WORK INSTRUCTION: Would you print all of the entries exactly, please, but without their pictures?

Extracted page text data
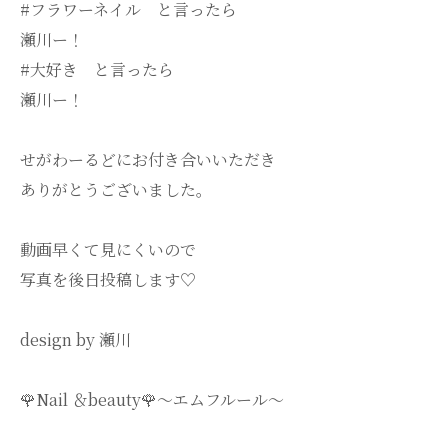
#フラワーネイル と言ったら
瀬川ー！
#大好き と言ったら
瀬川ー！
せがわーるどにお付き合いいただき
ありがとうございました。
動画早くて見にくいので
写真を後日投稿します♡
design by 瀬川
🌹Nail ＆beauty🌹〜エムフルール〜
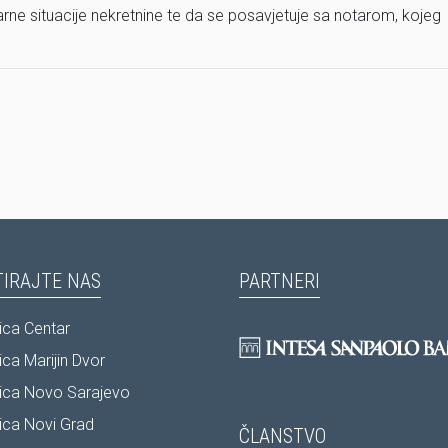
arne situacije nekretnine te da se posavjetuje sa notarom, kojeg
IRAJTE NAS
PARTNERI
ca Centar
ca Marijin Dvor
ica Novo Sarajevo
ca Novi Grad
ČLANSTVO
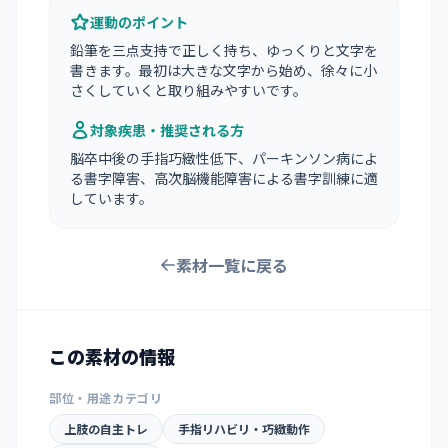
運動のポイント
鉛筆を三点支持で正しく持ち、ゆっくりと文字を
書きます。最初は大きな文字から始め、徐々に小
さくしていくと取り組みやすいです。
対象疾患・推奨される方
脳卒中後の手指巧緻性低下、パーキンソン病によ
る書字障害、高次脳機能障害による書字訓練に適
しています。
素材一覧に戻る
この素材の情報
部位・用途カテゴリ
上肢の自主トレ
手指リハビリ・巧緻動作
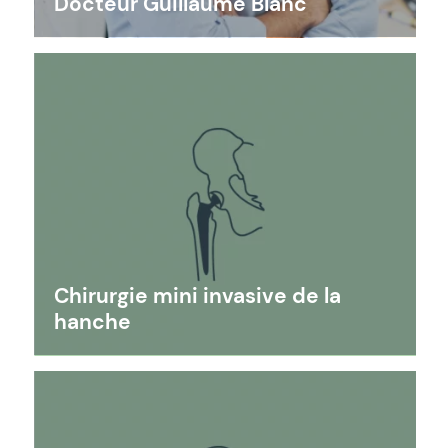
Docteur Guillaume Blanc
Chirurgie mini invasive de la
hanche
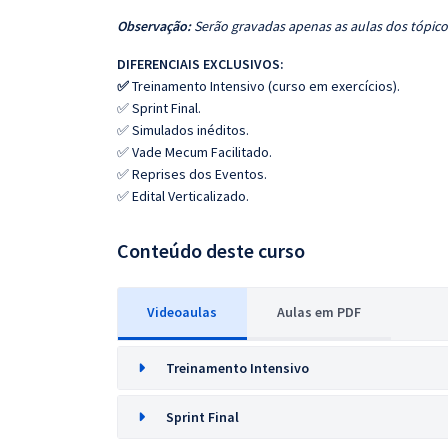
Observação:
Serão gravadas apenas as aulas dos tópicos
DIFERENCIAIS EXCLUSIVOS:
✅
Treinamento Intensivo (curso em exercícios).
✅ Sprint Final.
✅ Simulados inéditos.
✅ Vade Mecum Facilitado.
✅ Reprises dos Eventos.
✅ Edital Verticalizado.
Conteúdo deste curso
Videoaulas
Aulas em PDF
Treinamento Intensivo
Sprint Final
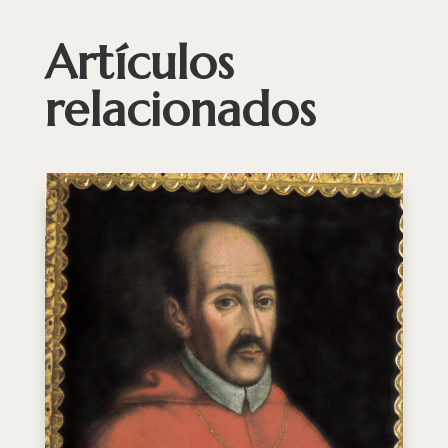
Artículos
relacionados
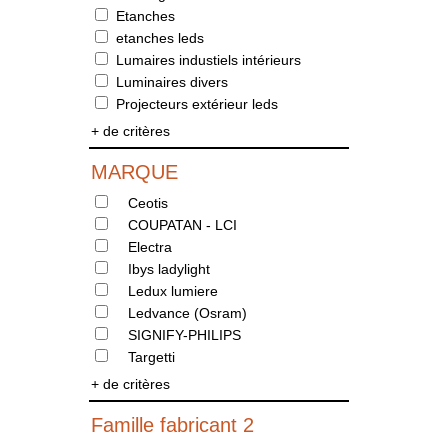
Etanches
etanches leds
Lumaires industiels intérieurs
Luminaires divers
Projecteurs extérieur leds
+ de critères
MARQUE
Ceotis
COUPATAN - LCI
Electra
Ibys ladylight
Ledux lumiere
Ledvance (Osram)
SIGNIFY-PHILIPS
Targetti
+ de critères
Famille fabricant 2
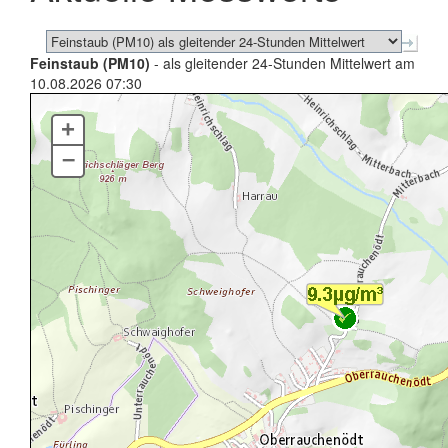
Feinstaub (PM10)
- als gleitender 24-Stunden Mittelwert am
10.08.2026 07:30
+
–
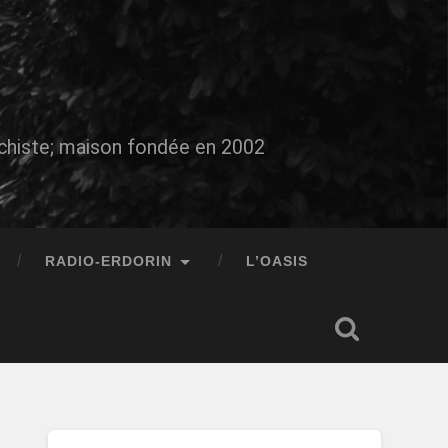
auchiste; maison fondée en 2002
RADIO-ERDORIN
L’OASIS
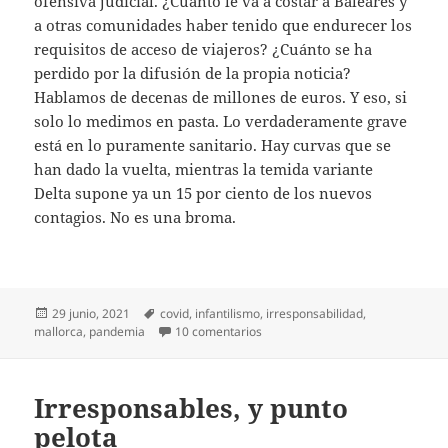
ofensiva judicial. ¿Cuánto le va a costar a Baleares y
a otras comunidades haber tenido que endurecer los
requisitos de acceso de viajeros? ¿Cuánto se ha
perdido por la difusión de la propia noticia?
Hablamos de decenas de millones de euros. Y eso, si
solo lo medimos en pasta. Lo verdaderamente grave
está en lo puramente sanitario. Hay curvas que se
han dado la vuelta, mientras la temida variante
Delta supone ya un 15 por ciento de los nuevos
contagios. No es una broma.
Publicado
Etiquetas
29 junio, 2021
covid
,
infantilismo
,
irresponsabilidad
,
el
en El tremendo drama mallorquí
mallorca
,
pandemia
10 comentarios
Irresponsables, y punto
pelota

RESPONSE BOX:
#フラワーネイル と言ったら
瀬川ー！
#大好き と言ったら
瀬川ー！
せがわーるどにお付き合いいただき
ありがとうございました。
動画早くて見にくいので
写真を後日投稿します♡
design by 瀬川
🌹Nail ＆beauty🌹〜エムフルール〜
arne situacije nekretnine te da se posavjetuje sa notarom, kojeg
IRAJTE NAS
PARTNERI
ca Centar
ca Marijin Dvor
ica Novo Sarajevo
ca Novi Grad
ČLANSTVO
運動のポイント
鉛筆を三点支持で正しく持ち、ゆっくりと文字を
書きます。最初は大きな文字から始め、徐々に小
さくしていくと取り組みやすいです。
対象疾患・推奨される方
脳卒中後の手指巧緻性低下、パーキンソン病によ
る書字障害、高次脳機能障害による書字訓練に適
しています。
素材一覧に戻る
この素材の情報
部位・用途カテゴリ
上肢の自主トレ
手指リハビリ・巧緻動作
Docteur Guillaume Blanc
Chirurgie mini invasive de la
hanche
Observação:
Serão gravadas apenas as aulas dos tópicos
DIFERENCIAIS EXCLUSIVOS:
✅
Treinamento Intensivo (curso em exercícios).
✅ Sprint Final.
✅ Simulados inéditos.
✅ Vade Mecum Facilitado.
✅ Reprises dos Eventos.
✅ Edital Verticalizado.
Conteúdo deste curso
Videoaulas
Aulas em PDF
Treinamento Intensivo
Sprint Final
Artículos
relacionados
Etanches
etanches leds
Lumaires industiels intérieurs
Luminaires divers
Projecteurs extérieur leds
+ de critères
MARQUE
Ceotis
COUPATAN - LCI
Electra
Ibys ladylight
Ledux lumiere
Ledvance (Osram)
SIGNIFY-PHILIPS
Targetti
+ de critères
Famille fabricant 2
Feinstaub (PM10)
- als gleitender 24-Stunden Mittelwert am
10.08.2026 07:30
+
–
auchiste; maison fondée en 2002
RADIO-ERDORIN
L’OASIS
ofensiva judicial. ¿Cuánto le va a costar a Baleares y
a otras comunidades haber tenido que endurecer los
requisitos de acceso de viajeros? ¿Cuánto se ha
perdido por la difusión de la propia noticia?
Hablamos de decenas de millones de euros. Y eso, si
solo lo medimos en pasta. Lo verdaderamente grave
está en lo puramente sanitario. Hay curvas que se
han dado la vuelta, mientras la temida variante
Delta supone ya un 15 por ciento de los nuevos
contagios. No es una broma.
Publicado
Etiquetas
29 junio, 2021
covid
,
infantilismo
,
irresponsabilidad
,
el
en El tremendo drama mallorquí
mallorca
,
pandemia
10 comentarios
Irresponsables, y punto
pelota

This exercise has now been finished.